Emily moved to Rochester, New York, in 1858, where she lived until 1869. While there, she wrote newspaper articles in support of the rights of women, and continued to petition the legislature.

As the nineteenth century progressed, women increasingly ventured out into the world, forging antebellum revivalism, female associations, and reform movements. By 1860, women were calling for equal rights for women as citizens, advocating economic independence for women, as well as the right to vote.

Then came the Civil War, which was a turning point in the women’s movement. Women began to operate outside of their “sphere.” They left the safety of their homes, donned uniforms and fought as Union and Confederate soldiers, nursed the ill and wounded in the North and the South, ran farms and plantations, gathered and reported intelligence to the armies.

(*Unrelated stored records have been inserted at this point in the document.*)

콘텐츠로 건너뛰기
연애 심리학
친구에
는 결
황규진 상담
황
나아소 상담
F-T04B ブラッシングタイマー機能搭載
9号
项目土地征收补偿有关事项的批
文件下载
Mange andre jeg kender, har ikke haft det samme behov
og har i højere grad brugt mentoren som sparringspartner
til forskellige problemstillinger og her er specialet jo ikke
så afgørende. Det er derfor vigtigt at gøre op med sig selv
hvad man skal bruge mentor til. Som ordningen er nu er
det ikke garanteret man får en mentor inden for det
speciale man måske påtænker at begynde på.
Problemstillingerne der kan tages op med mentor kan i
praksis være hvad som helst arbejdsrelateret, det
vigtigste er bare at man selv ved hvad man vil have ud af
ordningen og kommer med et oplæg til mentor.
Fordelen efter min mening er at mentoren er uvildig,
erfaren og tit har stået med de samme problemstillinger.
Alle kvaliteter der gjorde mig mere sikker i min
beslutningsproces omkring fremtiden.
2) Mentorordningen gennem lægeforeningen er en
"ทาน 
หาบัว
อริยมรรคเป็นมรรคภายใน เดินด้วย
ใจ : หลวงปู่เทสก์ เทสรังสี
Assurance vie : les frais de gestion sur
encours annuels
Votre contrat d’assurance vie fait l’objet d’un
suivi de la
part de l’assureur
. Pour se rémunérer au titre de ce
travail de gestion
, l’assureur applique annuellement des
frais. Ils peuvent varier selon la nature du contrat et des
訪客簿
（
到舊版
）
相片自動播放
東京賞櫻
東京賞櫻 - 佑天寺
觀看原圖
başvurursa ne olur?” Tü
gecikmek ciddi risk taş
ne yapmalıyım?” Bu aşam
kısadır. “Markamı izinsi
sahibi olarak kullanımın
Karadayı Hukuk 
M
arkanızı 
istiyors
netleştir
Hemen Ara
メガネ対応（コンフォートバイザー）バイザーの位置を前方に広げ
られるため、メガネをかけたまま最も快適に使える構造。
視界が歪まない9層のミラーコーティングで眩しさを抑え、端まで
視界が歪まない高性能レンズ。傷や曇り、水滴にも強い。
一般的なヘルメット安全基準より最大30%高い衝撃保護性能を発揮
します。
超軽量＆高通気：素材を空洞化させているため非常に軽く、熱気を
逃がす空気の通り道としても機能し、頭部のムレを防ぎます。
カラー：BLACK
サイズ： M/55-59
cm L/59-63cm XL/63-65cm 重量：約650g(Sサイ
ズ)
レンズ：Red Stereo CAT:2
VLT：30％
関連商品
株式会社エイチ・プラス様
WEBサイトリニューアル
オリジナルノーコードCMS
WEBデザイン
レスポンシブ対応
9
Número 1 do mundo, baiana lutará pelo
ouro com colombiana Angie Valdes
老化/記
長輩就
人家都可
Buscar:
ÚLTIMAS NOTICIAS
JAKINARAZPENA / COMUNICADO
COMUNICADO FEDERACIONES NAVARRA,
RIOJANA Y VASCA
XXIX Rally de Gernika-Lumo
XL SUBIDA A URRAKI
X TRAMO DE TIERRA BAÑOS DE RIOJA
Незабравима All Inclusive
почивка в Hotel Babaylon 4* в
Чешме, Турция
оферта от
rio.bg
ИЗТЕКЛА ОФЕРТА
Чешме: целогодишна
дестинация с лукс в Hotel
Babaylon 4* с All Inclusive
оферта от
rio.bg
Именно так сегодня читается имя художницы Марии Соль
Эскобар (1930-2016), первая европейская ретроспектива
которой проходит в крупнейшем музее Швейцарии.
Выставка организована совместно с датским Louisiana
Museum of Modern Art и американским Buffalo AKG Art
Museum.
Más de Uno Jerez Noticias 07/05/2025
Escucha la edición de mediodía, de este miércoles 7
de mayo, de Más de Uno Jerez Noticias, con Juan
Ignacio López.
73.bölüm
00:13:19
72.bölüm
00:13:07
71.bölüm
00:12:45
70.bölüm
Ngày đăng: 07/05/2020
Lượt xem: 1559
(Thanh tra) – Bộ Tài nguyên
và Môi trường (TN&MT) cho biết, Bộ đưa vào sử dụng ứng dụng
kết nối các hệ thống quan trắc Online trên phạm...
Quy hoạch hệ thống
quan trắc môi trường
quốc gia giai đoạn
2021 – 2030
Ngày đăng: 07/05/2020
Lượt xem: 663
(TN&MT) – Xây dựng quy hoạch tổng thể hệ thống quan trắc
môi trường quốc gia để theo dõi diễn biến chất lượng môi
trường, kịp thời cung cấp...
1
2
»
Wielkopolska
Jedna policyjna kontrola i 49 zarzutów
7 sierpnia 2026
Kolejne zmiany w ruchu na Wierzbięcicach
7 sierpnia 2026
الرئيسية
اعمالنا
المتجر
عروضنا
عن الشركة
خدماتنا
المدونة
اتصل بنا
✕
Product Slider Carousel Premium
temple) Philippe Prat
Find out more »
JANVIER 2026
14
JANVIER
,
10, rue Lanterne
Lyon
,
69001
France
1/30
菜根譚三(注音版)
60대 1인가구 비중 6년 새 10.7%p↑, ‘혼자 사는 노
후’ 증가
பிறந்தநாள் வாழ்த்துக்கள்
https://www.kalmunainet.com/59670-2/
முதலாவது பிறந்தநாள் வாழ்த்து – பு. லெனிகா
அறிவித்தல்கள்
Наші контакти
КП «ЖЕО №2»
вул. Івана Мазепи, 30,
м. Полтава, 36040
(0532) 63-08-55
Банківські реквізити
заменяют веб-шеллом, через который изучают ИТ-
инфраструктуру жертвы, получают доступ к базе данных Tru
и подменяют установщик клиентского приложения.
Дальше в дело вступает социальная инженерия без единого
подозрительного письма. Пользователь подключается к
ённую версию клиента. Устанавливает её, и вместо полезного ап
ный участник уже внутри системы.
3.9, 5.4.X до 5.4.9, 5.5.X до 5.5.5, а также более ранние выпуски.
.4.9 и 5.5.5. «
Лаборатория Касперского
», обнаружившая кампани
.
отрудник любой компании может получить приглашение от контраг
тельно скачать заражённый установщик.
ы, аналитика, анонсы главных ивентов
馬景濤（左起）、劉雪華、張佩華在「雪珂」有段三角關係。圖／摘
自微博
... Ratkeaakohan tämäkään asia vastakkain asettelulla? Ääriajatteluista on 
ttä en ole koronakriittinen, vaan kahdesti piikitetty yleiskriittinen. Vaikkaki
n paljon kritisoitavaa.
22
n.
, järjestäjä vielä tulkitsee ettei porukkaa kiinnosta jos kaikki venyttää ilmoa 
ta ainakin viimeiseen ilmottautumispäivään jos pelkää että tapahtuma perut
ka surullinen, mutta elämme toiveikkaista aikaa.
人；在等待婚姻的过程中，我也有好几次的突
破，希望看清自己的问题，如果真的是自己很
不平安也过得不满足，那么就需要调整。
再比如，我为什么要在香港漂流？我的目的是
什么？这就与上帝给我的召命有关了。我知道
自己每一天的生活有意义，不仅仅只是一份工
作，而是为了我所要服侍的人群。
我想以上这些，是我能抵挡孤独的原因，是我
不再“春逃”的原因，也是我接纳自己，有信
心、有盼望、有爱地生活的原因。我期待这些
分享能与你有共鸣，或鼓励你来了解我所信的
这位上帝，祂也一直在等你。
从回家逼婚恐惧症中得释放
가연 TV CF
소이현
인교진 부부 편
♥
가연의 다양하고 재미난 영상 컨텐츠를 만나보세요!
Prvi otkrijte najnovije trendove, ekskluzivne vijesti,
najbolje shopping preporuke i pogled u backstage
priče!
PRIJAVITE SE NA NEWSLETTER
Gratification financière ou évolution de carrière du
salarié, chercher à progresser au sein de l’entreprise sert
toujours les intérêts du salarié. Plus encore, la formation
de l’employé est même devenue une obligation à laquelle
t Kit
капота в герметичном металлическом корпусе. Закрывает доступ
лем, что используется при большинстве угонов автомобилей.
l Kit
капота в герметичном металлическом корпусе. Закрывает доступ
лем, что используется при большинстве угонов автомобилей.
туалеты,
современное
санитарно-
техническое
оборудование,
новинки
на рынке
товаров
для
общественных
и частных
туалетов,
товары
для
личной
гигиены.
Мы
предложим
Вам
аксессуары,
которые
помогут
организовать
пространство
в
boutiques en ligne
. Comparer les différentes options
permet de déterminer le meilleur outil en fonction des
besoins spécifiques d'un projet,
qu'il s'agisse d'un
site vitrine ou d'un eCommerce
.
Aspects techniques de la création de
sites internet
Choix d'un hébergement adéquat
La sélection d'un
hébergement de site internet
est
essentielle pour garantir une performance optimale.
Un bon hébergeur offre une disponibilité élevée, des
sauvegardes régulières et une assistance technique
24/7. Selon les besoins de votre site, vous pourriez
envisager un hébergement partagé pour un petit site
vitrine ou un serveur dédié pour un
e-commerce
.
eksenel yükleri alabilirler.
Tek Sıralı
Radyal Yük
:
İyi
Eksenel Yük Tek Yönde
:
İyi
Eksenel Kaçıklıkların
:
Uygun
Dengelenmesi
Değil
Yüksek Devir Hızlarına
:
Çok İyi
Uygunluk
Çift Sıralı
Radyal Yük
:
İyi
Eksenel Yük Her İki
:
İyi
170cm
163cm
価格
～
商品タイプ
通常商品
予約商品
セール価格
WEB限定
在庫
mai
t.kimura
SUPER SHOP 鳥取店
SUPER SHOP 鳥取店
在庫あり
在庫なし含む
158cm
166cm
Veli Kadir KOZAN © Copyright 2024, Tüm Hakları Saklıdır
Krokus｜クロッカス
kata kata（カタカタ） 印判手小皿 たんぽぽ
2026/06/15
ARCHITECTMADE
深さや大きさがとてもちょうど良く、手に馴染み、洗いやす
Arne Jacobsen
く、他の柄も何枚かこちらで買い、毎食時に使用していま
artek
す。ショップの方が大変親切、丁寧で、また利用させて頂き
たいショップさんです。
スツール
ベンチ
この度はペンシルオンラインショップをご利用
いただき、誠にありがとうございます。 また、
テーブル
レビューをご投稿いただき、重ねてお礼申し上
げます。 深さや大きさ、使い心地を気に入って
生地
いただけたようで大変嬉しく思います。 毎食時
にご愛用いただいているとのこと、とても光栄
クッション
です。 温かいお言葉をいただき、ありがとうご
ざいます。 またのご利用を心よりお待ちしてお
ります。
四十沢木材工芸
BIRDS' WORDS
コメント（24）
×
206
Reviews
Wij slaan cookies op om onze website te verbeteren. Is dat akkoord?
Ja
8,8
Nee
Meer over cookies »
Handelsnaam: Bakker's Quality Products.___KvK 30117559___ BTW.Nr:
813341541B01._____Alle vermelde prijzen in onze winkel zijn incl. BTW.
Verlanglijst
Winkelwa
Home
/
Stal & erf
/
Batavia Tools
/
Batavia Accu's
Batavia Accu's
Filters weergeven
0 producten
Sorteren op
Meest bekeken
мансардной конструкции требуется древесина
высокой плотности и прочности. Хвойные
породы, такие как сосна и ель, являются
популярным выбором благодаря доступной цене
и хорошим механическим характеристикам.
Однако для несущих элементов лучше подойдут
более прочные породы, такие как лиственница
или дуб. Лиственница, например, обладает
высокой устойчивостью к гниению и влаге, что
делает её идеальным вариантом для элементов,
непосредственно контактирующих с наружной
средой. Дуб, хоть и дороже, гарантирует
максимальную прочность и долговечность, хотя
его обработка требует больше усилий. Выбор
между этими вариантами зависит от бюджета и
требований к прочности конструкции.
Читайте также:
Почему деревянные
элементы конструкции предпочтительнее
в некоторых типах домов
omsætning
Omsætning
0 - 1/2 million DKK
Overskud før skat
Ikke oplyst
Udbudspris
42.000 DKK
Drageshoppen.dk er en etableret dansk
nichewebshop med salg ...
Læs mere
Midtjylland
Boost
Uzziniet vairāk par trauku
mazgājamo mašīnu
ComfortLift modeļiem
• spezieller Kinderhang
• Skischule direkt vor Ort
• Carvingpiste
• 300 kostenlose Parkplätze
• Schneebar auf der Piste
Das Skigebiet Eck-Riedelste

Emily was 47 years old when the Civil War began. She worked as a volunteer nurse in Virginia. Two of her sons, one of whom was a surgeon, served during the Civil War.

In 1868, Emily attended a meeting of Rochester’s Female Moral Reform Association. This group was part of the nation’s “Magdelen Movement,” whose mission it was to reform women prostitutes. She proclaimed that “only by enfranchising women and permitting her a more free and lucrative range of employment” would it be possible to suppress this “social evil.”

In 1869, Emily and her family moved to Louisiana. There, her second husband died. Her suffrage activities continued. In 1879, when a Constitutional Convention met to create a new constitution for the State of Louisiana, she took part in the petition movement there for the expansion of women’s rights.

In the early 1880s, she moved to Hartford, Connecticut, where for many years she wrote for the Hartford Journal under the pen name of “Justitia.” In her columns, she supported human rights, especially women’s rights. She also wrote stories for Pacific Rural and other journals. In 1885, she and Frances Ellen Burr organized the Hartford Equal Rights Club.

In 1907, when Emily was 93 years old, her efforts to win women the right to vote were acknowledged by a telegram of appreciation from the Convention of the National American Woman Suffrage Association.

Emily died on April 14 1909, and was buried in Cedar Hill Cemetery in Hartford.